Lenders will not close loans when they see that growth turns out to be reliant upon ever-increasing debt, they rather walk away. Sadly for the United States this practice is already in progress. Lender's such as China used to be the largest buyers of US Treasuries, more so then even the US itself. Now they have sold off those Treasuries reducing their exposure to American debt. So now the Federal Reserve has had to step in with elaborate bond programs such as QE 1 and QE 2. Thus buying massive amounts of Treasury bonds just to make up the difference where China basically stopped borrowing. The fondness for debt now exceeds real economic growth.

Is hyperinflation on the horizon? Once inflation is finally clear to everyone it will simply be too late to stave it off for two key reasons:

1. The price level is a key indicator. Printing excess money is the first thing to happen; from there we go to higher costs.

2. The masses will finally notice consumer prices for all common goods and services skyrocket. The reason for prices going vertical will be because all consumer prices will have been reevaluated. This means they have been converted to their real value, that of hard assets such as gold or silver. This is how investors find protection, in assets that naturally hedge inflation.
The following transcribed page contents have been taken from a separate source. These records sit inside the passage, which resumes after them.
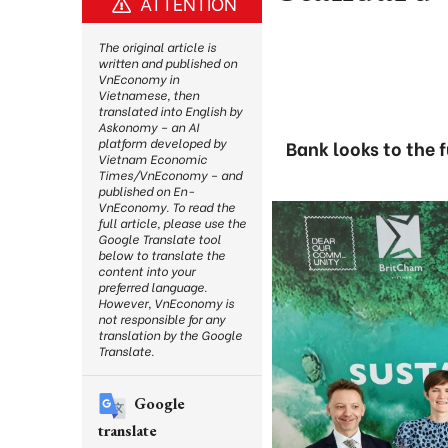
ATTENTION
The original article is
written and published on
VnEconomy in
Vietnamese, then
translated into English by
Askonomy – an AI
platform developed by
Bank looks to the 
Vietnam Economic
Times/VnEconomy – and
published on En-
VnEconomy. To read the
full article, please use the
Google Translate tool
below to translate the
content into your
preferred language.
However, VnEconomy is
not responsible for any
translation by the Google
Translate.
Google
translate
Many of your family, friends and relatives will not be worrying at a time like now, they don't see the signs. This is the time where they should really prepare. These could also be the same people who missed the warning signs on the housing bubble collapse, and the banking system which was on the verge of self-destruction a few years back. Once talking about inflation becomes common gossip, both the Fed and you will not be able to do anything to stop it. Instead, you will be watching your existence and standard of living going down the toilet.

Hyperinflation is resting upon an economic house of cards in America. The risk of one card getting knocked out by the constant mismanagement from Government and the Fed is too great. That house is about to collapse, so get yourself prepared today while time is still on your side. Invest in hard assets such as physical gold and silver and hedge your assets against massive inflation and ultimately the destruction of paper money.